Öte yandan, Tekirdağ merkezdeki Arkeoloji ve Etnografya Müzesi, Namık Kemal Evi, Macar Milli Kahramanı Ferenc Rakoczi’nin son yıllarını geçirdiği ve müze haline getirilen Rakoczi Müzesi, Çanakkaleşehitleri abidesi ve 1906 yılında Tekirdağ Mutasarrıfı Adanalı Ömer Ali Bey tarafından yaptırılan Hürriyet Abidesi, şehrin ziyaret edilebilecek yerlerinden sadece birkaçı.

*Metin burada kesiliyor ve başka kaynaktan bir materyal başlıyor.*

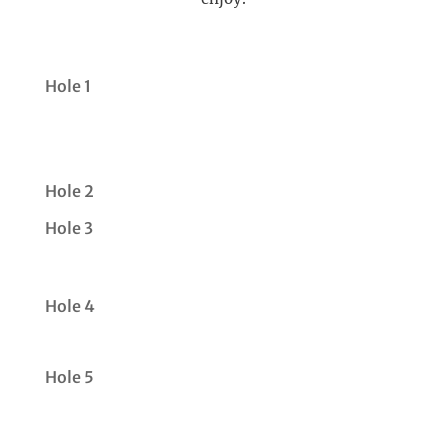
Hole 1
Hole 2
Hole 3
Hole 4
Hole 5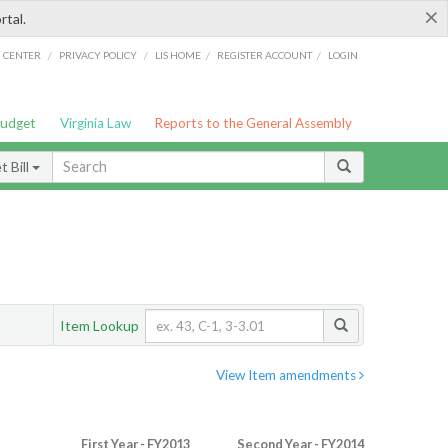
×
rtal.
/
/
/
/
G CENTER
PRIVACY POLICY
LIS HOME
REGISTER ACCOUNT
LOGIN
Budget
Virginia Law
Reports to the General Assembly
 Bill
Item Lookup
View Item amendments
First Year - FY2013
Second Year - FY2014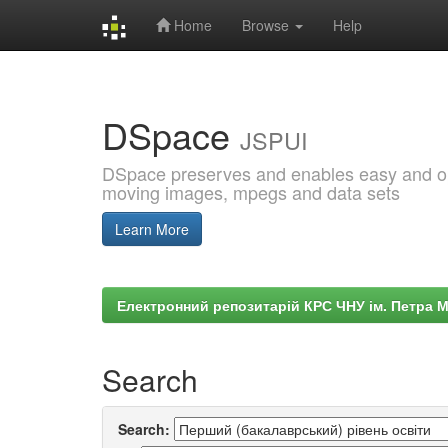
Home
Browse
Help
Skip
navigation
DSpace
JSPUI
DSpace preserves and enables easy and open
moving images, mpegs and data sets
Learn More
Електронний репозитарій КРС ЧНУ ім. Петра 
Search
Search: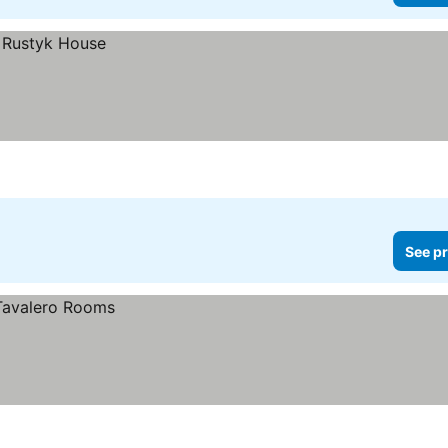
See pr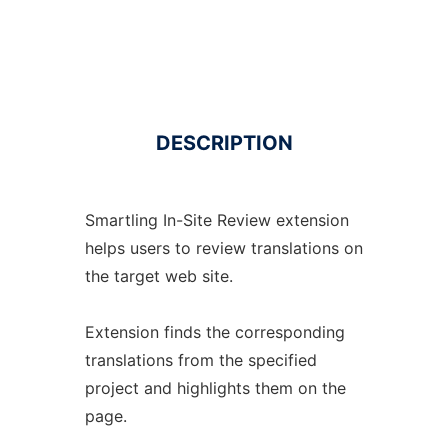
DESCRIPTION
Smartling In-Site Review extension
helps users to review translations on
the target web site.
Extension finds the corresponding
translations from the specified
project and highlights them on the
page.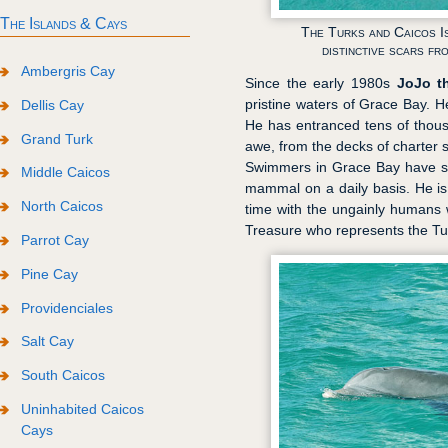
The Islands & Cays
The Turks and Caicos I
distinctive scars fr
Ambergris Cay
Since the early 1980s
JoJo t
pristine waters of Grace Bay. H
Dellis Cay
He has entranced tens of thous
Grand Turk
awe, from the decks of charter 
Swimmers in Grace Bay have so
Middle Caicos
mammal on a daily basis. He i
North Caicos
time with the ungainly humans w
Treasure who represents the Tur
Parrot Cay
Pine Cay
Providenciales
Salt Cay
South Caicos
Uninhabited Caicos
Cays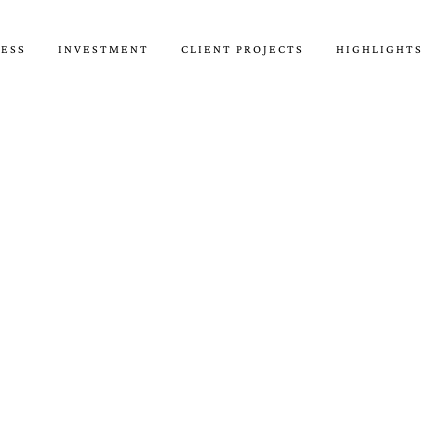
CESS
INVESTMENT
CLIENT PROJECTS
HIGHLIGHTS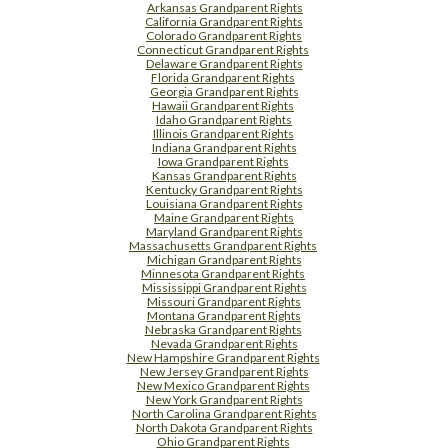
Arkansas Grandparent Rights
California Grandparent Rights
Colorado Grandparent Rights
Connecticut Grandparent Rights
Delaware Grandparent Rights
Florida Grandparent Rights
Georgia Grandparent Rights
Hawaii Grandparent Rights
Idaho Grandparent Rights
Illinois Grandparent Rights
Indiana Grandparent Rights
Iowa Grandparent Rights
Kansas Grandparent Rights
Kentucky Grandparent Rights
Louisiana Grandparent Rights
Maine Grandparent Rights
Maryland Grandparent Rights
Massachusetts Grandparent Rights
Michigan Grandparent Rights
Minnesota Grandparent Rights
Mississippi Grandparent Rights
Missouri Grandparent Rights
Montana Grandparent Rights
Nebraska Grandparent Rights
Nevada Grandparent Rights
New Hampshire Grandparent Rights
New Jersey Grandparent Rights
New Mexico Grandparent Rights
New York Grandparent Rights
North Carolina Grandparent Rights
North Dakota Grandparent Rights
Ohio Grandparent Rights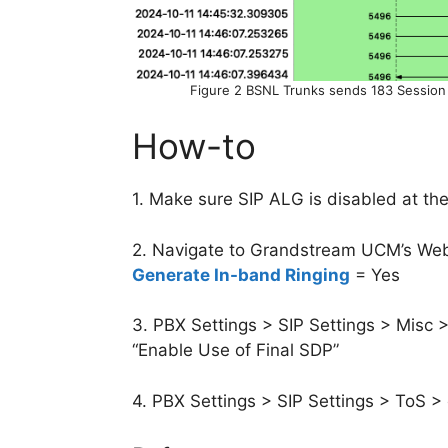
Figure 2 BSNL Trunks sends 183 Session
How-to
1. Make sure SIP ALG is disabled at the
2. Navigate to Grandstream UCM’s Web 
Generate In-band Ringing
= Yes
3. PBX Settings > SIP Settings > Misc 
“Enable Use of Final SDP”
4. PBX Settings > SIP Settings > ToS > o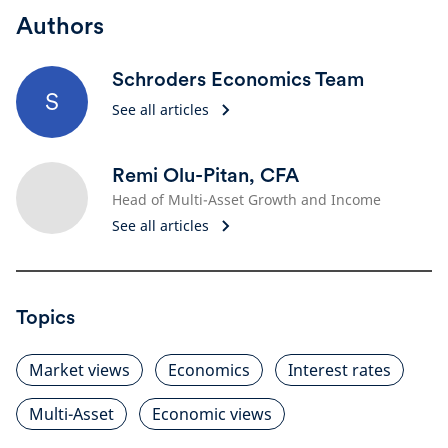
Authors
Schroders Economics Team
S
See all articles
Remi Olu-Pitan, CFA
Head of Multi-Asset Growth and Income
See all articles
Topics
Market views
Economics
Interest rates
Multi-Asset
Economic views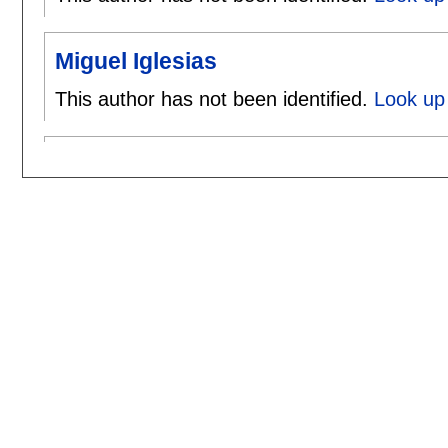
Miguel Iglesias
This author has not been identified.
Look up 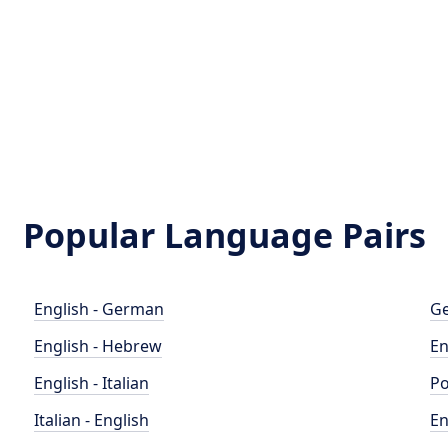
Popular Language Pairs
English - German
Ge
English - Hebrew
En
English - Italian
Po
Italian - English
En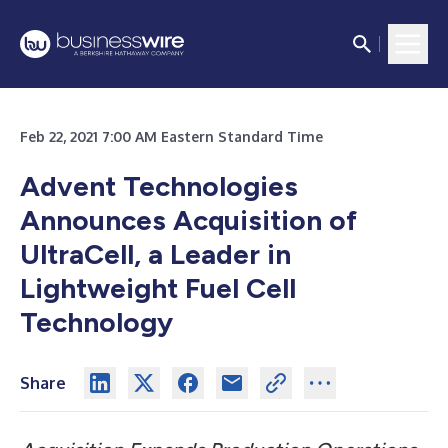
Feb 22, 2021 7:00 AM Eastern Standard Time
Advent Technologies
Announces Acquisition of
UltraCell, a Leader in
Lightweight Fuel Cell
Technology
Share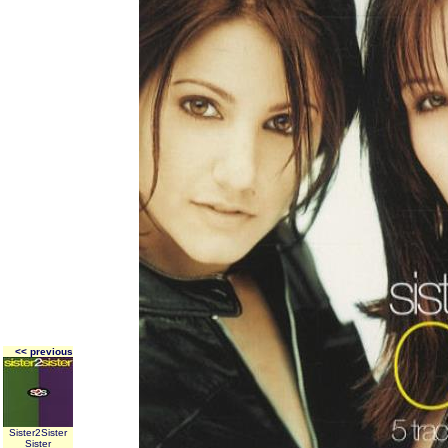
<< previous
Sister2Sister
Sister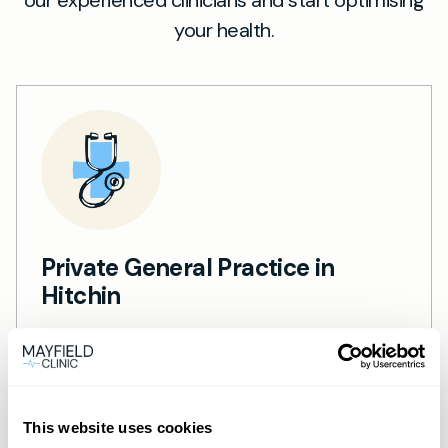
our experienced clinicians and start optimising
your health.
Private General Practice in
Hitchin
Private GP services in Hitchin — same-day
appointments, in-person and video
consultations.
Learn more →
This website uses cookies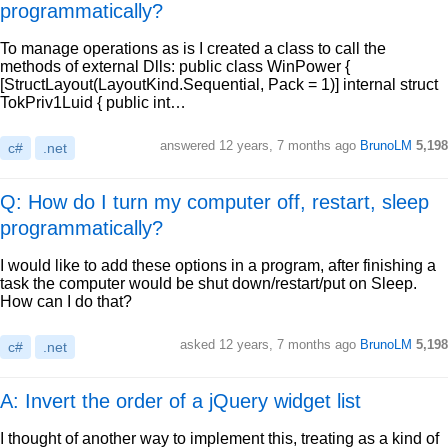
programmatically?
To manage operations as is I created a class to call the
methods of external Dlls: public class WinPower {
[StructLayout(LayoutKind.Sequential, Pack = 1)] internal struct
TokPriv1Luid { public int…
answered
12 years, 7 months ago
BrunoLM
5,198
c#
.net
Q: How do I turn my computer off, restart, sleep
programmatically?
I would like to add these options in a program, after finishing a
task the computer would be shut down/restart/put on Sleep.
How can I do that?
asked
12 years, 7 months ago
BrunoLM
5,198
c#
.net
A: Invert the order of a jQuery widget list
I thought of another way to implement this, treating as a kind of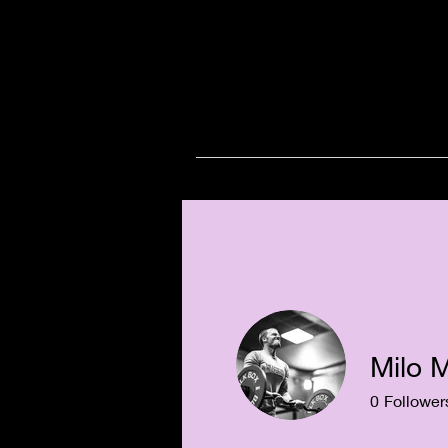
Milo 
0
Follower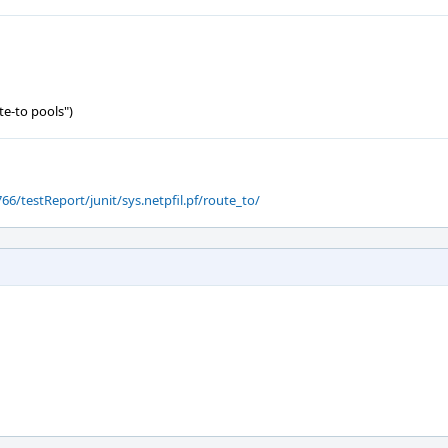
te-to pools")
66/testReport/junit/sys.netpfil.pf/route_to/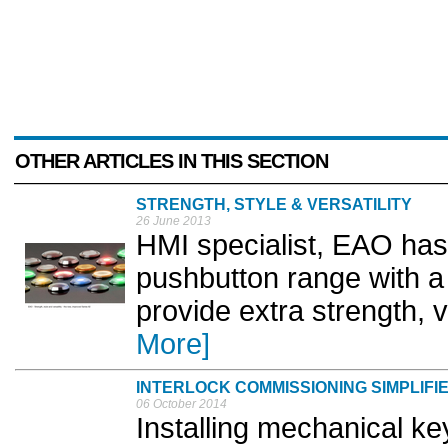
OTHER ARTICLES IN THIS SECTION
STRENGTH, STYLE & VERSATILITY
26 June 2013
HMI specialist, EAO has
pushbutton range with a
provide extra strength, ve
More]
INTERLOCK COMMISSIONING SIMPLIFI
06 October 2014
Installing mechanical key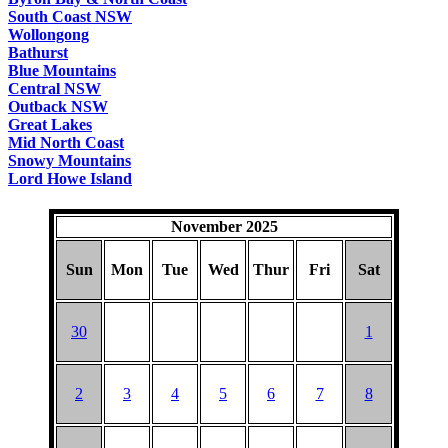
South Coast NSW
Wollongong
Bathurst
Blue Mountains
Central NSW
Outback NSW
Great Lakes
Mid North Coast
Snowy Mountains
Lord Howe Island
November 2025
Sun
Mon
Tue
Wed
Thur
Fri
Sat
30
1
2
3
4
5
6
7
8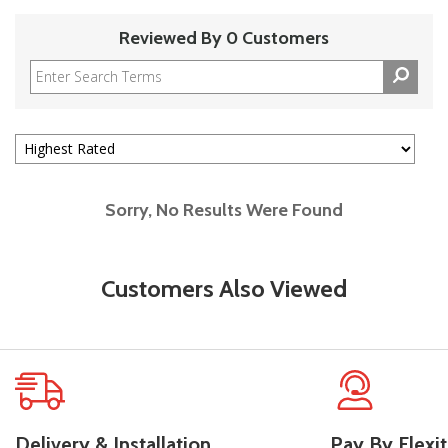
Reviewed By 0 Customers
Sorry, No Results Were Found
Customers Also Viewed
Delivery & Installation
Pay By Flexit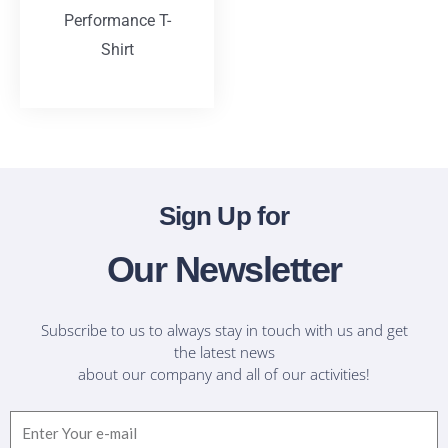
Performance T-
Shirt
T-Shirts
Sign Up for
Our Newsletter
Subscribe to us to always stay in touch with us and get
the latest news
about our company and all of our activities!
Email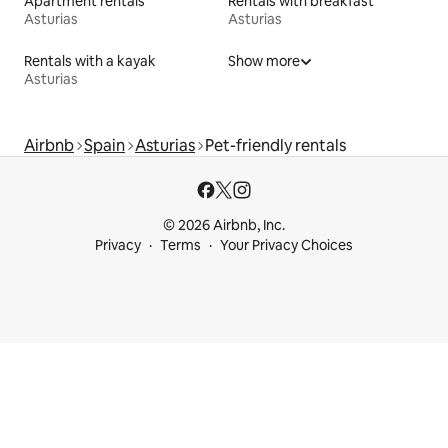
Apartment rentals
Rentals with breakfast
Asturias
Asturias
Rentals with a kayak
Show more
Asturias
Airbnb
Spain
Asturias
Pet-friendly rentals
© 2026 Airbnb, Inc.
Privacy
Terms
Your Privacy Choices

Doğa Sporları: Tekirdağ Valiliği’nce başlatılan çalışmalarla doğa sporları merkezi haline getirilmeye çalışılan kentte, avcılık, atıcılık ve motokros gözde sporlar arasında yer alıyor. Kumbağ-Yeniköy-Uçmakdere-Gaziköy arasındaki orman yolu, düzenlemeler sonrasında yürüyüş alanı olarak kullanılmaya başlandı. Uçmakdere ve Yeniköy arası yamaç paraşütü için de ideal bir yer konumunda.
Turistik Tesisler: Tekirdağ genelinde Kültür ve Turizm Bakanlığı belgeli 30 tesis yeralıyor. Bakanlık ve mahalli idare izinli tesislerin toplam yatak kapasitesi ise 7 bin 840. Geçen yıl Tekirdağ genelindeki tesislerde 125 bin 778 yerli, 73 bin 224 de yabancı turistin konakladığı belirtiliyor. Verimli topraklara sahip Tekirdağ, özellikle ayçiçeği ve buğday üretimi açısından önemli bir merkez konumunda bulunuyor.Tekirdağ Büyük Şehir’in üzümü, kirazı,kavunu ve karpuzu önem taşıyor.Ayrıca Tekirdağ Köftesi ile peynir helvasını bilmeyen kalmadı.